Consumption of fish oil was shown to benefit those with cardiovascular diseases like congestive heart failure and has shown promise in type 2 diabetes, inflammatory diseases, stroke, depression, and anxiety disorders [4–8]. The ingestion of n-3 polyunsaturated fatty acids, eicosapentaenoic acid (EPA), and docosahexaenoic acid (DHA), those concentrated in fish oil, may be acted upon by lipoxygenases, acetylated cyclooxygenase, or cytochrome P450 enzymes producing serum elevations of various eicosanoid derivatives including resolvins of E and D series [5, 9]. Our current understanding of lipid derived health benefits implicates proresolving lipid mediators, such as resolvin D1, as the major curative entity produced from the metabolism of EPA and DHA [10]. In fact, results from many studies indicate that resolvins play a major endogenous role in the resolution of inflammation [11, 12]. There are very few side effects of fish oil consumption, individuals complain of fishy taste or breath, and no adverse events were reported in a large multicenter clinical trial [13]. Our group has shown that enrichment of diet with fish oil can improve outcome measures of type 1 and type 2 diabetes in Sprague-Dawley rats [14, 15]. Further, we have shown that treatment of C57Bl/6J mice with fish oil or 1 ng/g body weight of resolvin D1 ameliorates symptoms of peripheral neuropathy in a type 2 diabetic model [9].

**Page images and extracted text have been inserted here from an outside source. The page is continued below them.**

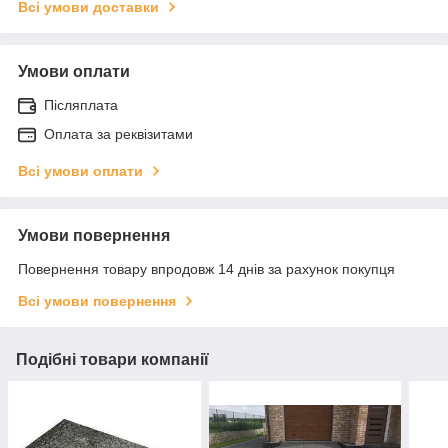
Всі умови доставки
Умови оплати
Післяплата
Оплата за реквізитами
Всі умови оплати
Умови повернення
Повернення товару впродовж 14 днів за рахунок покупця
Всі умови повернення
Подібні товари компанії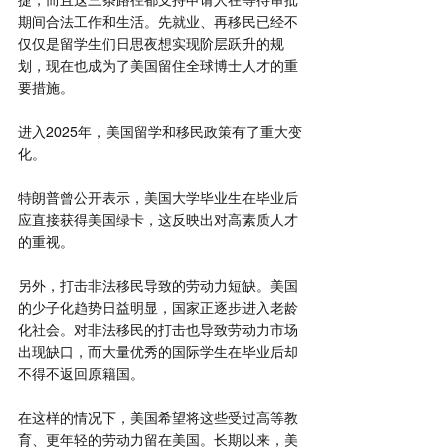
期间合法工作和生活。先就业、再移民已经不
仅仅是留学生们日思夜想实现阶层跃升的规
划，现在也成为了美国留住全球博士人才的重
要措施。
进入2025年，美国留学和移民政策有了重大变
化。
特朗普曾公开表示，美国大学毕业生在毕业后
应直接获得美国绿卡，这反映出对高素质人才
的重视。
另外，打击非法移民导致的劳动力短缺。美国
的少子化趋势日益明显，国家正逐步进入老龄
化社会。对非法移民的打击也导致劳动力市场
出现缺口，而大量优秀的国际学生在毕业后却
不得不返回原籍国。
在这样的情况下，美国希望将这些受过高等教
育、更年轻的劳动力留在美国。长期以来，美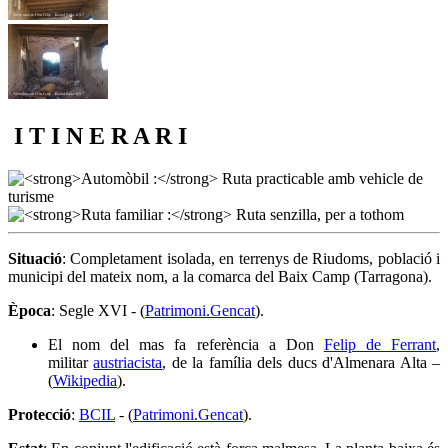
I T I N E R A R I
Situació
: Completament isolada, en terrenys de Riudoms, població i
municipi del mateix nom, a la comarca del Baix Camp (Tarragona).
Època
: Segle XVI - (
Patrimoni.Gencat
).
El nom del mas fa referència a Don
Felip de Ferrant
,
militar
austriacista
, de la família dels ducs d'Almenara Alta –
(
Wikipedia
).
Protecció
:
BCIL
- (
Patrimoni.Gencat
).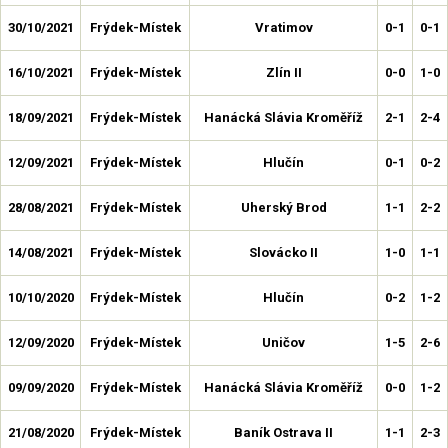
30/10/2021
Frýdek-Místek
Vratimov
0-1
0-1
16/10/2021
Frýdek-Místek
Zlín II
0-0
1-0
18/09/2021
Frýdek-Místek
Hanácká Slávia Kroměříž
2-1
2-4
12/09/2021
Frýdek-Místek
Hlučín
0-1
0-2
28/08/2021
Frýdek-Místek
Uherský Brod
1-1
2-2
14/08/2021
Frýdek-Místek
Slovácko II
1-0
1-1
10/10/2020
Frýdek-Místek
Hlučín
0-2
1-2
12/09/2020
Frýdek-Místek
Uničov
1-5
2-6
09/09/2020
Frýdek-Místek
Hanácká Slávia Kroměříž
0-0
1-2
21/08/2020
Frýdek-Místek
Baník Ostrava II
1-1
2-3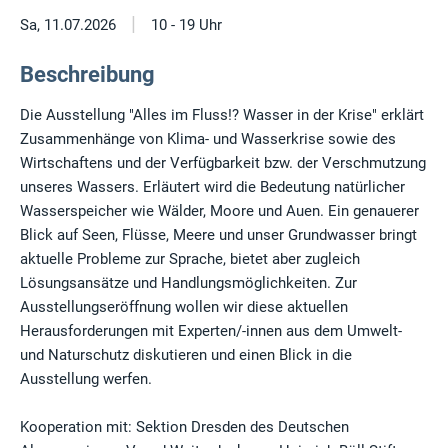
|
Sa, 11.07.2026
10 - 19 Uhr
Beschreibung
Die Ausstellung "Alles im Fluss!? Wasser in der Krise" erklärt
Zusammenhänge von Klima- und Wasserkrise sowie des
Wirtschaftens und der Verfügbarkeit bzw. der Verschmutzung
unseres Wassers. Erläutert wird die Bedeutung natürlicher
Wasserspeicher wie Wälder, Moore und Auen. Ein genauerer
Blick auf Seen, Flüsse, Meere und unser Grundwasser bringt
aktuelle Probleme zur Sprache, bietet aber zugleich
Lösungsansätze und Handlungsmöglichkeiten. Zur
Ausstellungseröffnung wollen wir diese aktuellen
Herausforderungen mit Experten/-innen aus dem Umwelt-
und Naturschutz diskutieren und einen Blick in die
Ausstellung werfen.
Kooperation mit: Sektion Dresden des Deutschen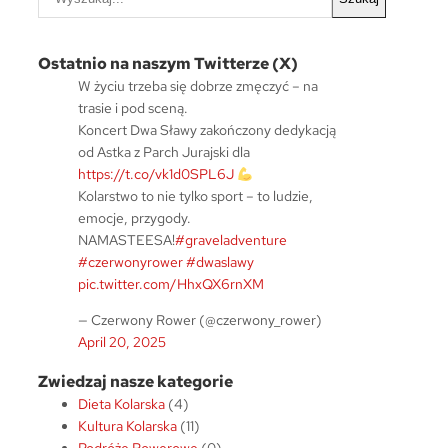
z
u
k
Ostatnio na naszym Twitterze (X)
a
W życiu trzeba się dobrze zmęczyć – na
j
trasie i pod sceną.
Koncert Dwa Sławy zakończony dedykacją
od Astka z Parch Jurajski dla
https://t.co/vk1d0SPL6J
Kolarstwo to nie tylko sport – to ludzie,
emocje, przygody.
NAMASTEESA!
#graveladventure
#czerwonyrower
#dwaslawy
pic.twitter.com/HhxQX6rnXM
— Czerwony Rower (@czerwony_rower)
April 20, 2025
Zwiedzaj nasze kategorie
Dieta Kolarska
(4)
Kultura Kolarska
(11)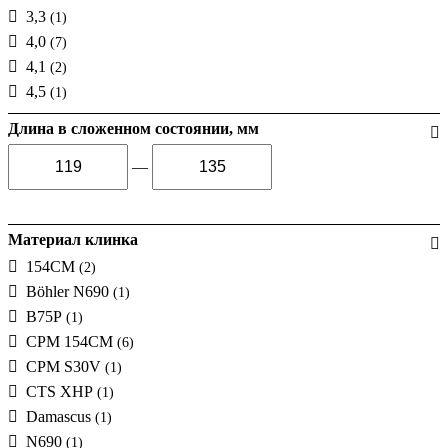
3,3
(1)
4,0
(7)
4,1
(2)
4,5
(1)
Длина в сложенном состоянии, мм
—
Материал клинка
154CM
(2)
Böhler N690
(1)
B75P
(1)
CPM 154CM
(6)
CPM S30V
(1)
CTS XHP
(1)
Damascus
(1)
N690
(1)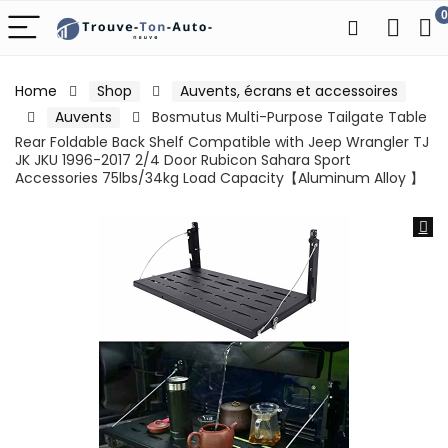
0
Home
Shop
Auvents, écrans et accessoires
Auvents
Bosmutus Multi-Purpose Tailgate Table
Rear Foldable Back Shelf Compatible with Jeep Wrangler TJ
JK JKU 1996-2017 2/4 Door Rubicon Sahara Sport
Accessories 75lbs/34kg Load Capacity【Aluminum Alloy 】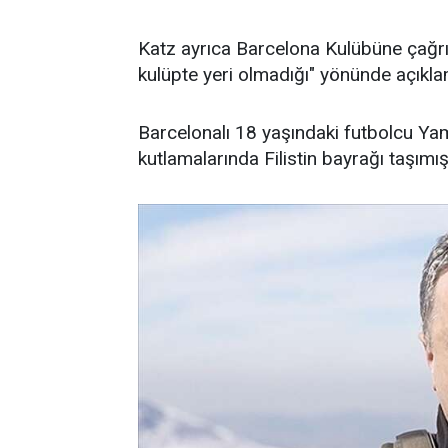
Katz ayrıca Barcelona Kulübüne çağrıd
kulüpte yeri olmadığı" yönünde açıklam
Barcelonalı 18 yaşındaki futbolcu Ya
kutlamalarında Filistin bayrağı taşımışt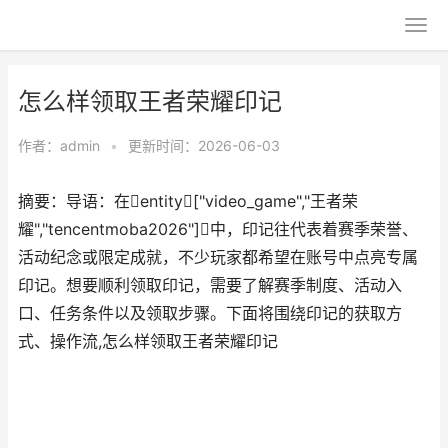
怎么样领取王者荣耀印记
作者：
admin
•
更新时间：2026-06-03
摘要：导语：在entity["video_game","王者荣
耀","tencentmoba2026"]中，印记往代表着赛季荣誉、
活动纪念或限定成就，不少玩家都希望在账号中点亮专属
印记。想要顺利领取印记，需要了解赛季制度、活动入
口、任务条件以及领取步骤。下面将围绕印记的获取方
式、操作流,怎么样领取王者荣耀印记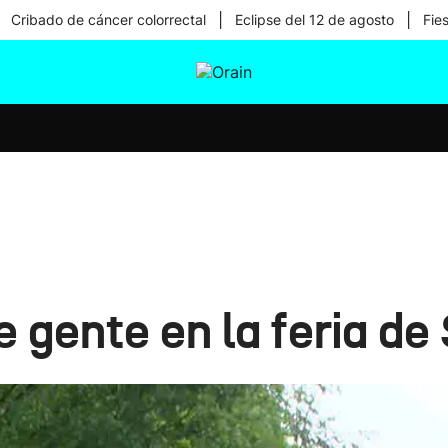
|
|
Cribado de cáncer colorrectal
Eclipse del 12 de agosto
Fie
tura
Ikusmiran
Egural
Salud
Tecnología
e gente en la feria d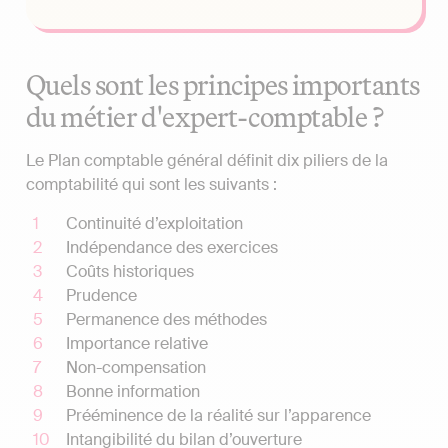
Quels sont les principes importants
du métier d'expert-comptable ?
Le Plan comptable général définit dix piliers de la
comptabilité qui sont les suivants :
Continuité d’exploitation
Indépendance des exercices
Coûts historiques
Prudence
Permanence des méthodes
Importance relative
Non-compensation
Bonne information
Prééminence de la réalité sur l’apparence
Intangibilité du bilan d’ouverture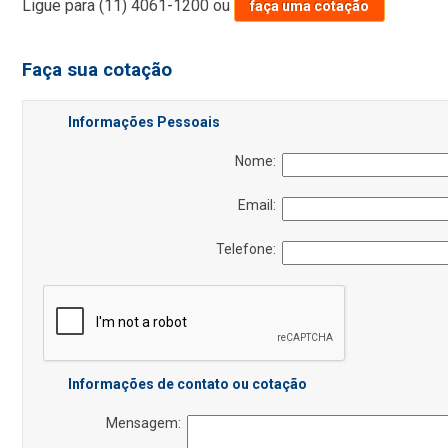
Ligue para
(11) 4061-1200
ou
faça uma cotação
Faça sua cotação
Informações Pessoais
Nome:
Email:
Telefone:
Informações de contato ou cotação
Mensagem:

Salsalate is a prodrug of salicylate and its primary mechanism of action is as a nonsteroidal anti-inflammatory that functions by inhibiting the synthesis of prostaglandins by way of inactivation of cyclooxygenase enzymes [16]. Experiments have established that salsalate, a nonacetylated salicylate, is insoluble in gastric juice and moves to the small intestine where it is hydrolyzed into two salicylic acid molecules. In clinical trials the main side effects of salsalate were tinnitus, headache, dizziness, and gastrointestinal discomfort, which occurred at higher doses and subside following withdrawal of treatment [17–20]. Salsalate produces fewer gastrointestinal bleedings when compared to acetylsalicylic acid due to less mucosal prostaglandin inhibition [21].
In this study we have used a streptozotocin induced type 1 diabetes mouse model, which we previously characterized [3], to assess the effectiveness of salsalate, menhaden oil, a fish oil enriched with n-3 fatty acids EPA and DHA, the combination of salsalate and menhaden oil, or the DHA derivative resolvin D1 in treating endpoints of diabetic peripheral neuropathy.
2. Materials and Methods
Chemicals used in this study came from Sigma-Aldrich chemical company (St. Louis, MO, USA), unless otherwise stated.
2.1. Animals
C57Bl/6J mice were purchased from Jackson Laboratories and housed in a certified animal care facility with food and water available ad libitum. Measures were taken to minimize the number of animals and their pain or discomfort. Experiments were conducted in accordance with international standards on animal welfare complying with institutional and National Institutes of Health animal use guidelines (ACURF protocol 1212258).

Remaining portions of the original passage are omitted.